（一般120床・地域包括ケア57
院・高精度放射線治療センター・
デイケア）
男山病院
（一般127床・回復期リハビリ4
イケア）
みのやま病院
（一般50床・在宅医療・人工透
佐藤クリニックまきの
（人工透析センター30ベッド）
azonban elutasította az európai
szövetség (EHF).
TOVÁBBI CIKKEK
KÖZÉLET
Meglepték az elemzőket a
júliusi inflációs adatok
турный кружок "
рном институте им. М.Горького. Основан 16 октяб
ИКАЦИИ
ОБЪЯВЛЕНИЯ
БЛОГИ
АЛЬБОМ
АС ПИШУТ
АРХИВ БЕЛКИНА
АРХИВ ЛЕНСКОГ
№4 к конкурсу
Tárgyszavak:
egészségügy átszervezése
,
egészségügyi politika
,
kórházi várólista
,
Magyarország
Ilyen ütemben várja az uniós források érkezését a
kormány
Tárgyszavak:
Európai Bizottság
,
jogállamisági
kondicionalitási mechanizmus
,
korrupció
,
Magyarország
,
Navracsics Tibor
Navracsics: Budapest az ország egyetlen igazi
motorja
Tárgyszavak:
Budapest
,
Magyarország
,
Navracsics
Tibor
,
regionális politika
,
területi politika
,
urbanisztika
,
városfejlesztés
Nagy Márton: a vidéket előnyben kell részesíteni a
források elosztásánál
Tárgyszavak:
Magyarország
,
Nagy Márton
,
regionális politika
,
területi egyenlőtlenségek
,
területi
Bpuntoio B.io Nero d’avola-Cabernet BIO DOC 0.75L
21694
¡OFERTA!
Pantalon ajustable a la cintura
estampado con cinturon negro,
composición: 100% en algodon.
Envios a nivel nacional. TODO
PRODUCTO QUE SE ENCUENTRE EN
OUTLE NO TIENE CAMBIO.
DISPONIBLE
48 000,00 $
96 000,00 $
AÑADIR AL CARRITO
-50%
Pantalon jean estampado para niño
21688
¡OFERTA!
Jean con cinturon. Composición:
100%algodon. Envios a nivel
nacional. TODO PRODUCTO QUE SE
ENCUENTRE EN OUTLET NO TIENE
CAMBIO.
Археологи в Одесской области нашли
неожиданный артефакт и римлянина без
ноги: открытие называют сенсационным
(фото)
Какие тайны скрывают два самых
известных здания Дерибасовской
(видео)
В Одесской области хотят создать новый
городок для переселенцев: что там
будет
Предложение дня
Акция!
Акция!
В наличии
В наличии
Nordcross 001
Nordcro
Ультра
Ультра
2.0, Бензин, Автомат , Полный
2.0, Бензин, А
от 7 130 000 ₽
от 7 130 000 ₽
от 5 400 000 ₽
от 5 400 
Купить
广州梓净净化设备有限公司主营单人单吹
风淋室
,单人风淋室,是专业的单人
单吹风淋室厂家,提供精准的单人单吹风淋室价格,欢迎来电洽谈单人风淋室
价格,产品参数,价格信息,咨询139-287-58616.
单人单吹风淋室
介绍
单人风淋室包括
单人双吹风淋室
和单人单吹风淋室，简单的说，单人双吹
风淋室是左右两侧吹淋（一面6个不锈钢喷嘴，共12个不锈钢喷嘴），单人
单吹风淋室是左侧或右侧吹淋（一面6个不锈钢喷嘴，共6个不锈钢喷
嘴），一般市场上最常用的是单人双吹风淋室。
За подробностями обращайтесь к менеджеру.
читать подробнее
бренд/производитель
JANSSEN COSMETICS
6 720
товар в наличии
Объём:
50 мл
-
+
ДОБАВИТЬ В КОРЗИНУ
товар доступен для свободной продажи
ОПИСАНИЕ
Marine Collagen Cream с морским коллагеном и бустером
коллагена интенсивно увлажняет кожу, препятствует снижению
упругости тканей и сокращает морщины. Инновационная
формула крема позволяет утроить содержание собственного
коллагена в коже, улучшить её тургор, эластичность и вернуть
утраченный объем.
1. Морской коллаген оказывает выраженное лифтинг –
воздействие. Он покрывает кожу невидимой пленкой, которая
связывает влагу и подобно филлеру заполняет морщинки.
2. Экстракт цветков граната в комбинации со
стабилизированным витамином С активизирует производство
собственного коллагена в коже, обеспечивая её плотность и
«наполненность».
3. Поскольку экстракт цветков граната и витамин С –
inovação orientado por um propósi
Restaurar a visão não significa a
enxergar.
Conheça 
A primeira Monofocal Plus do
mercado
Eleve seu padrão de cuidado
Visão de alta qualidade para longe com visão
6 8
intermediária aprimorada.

---+---

Problem requirements:
Copy out every line from the data above in which the word "Бензин" occurs.

Written answer:
2.0, Бензин, Автомат , Полный
2.0, Бензин, А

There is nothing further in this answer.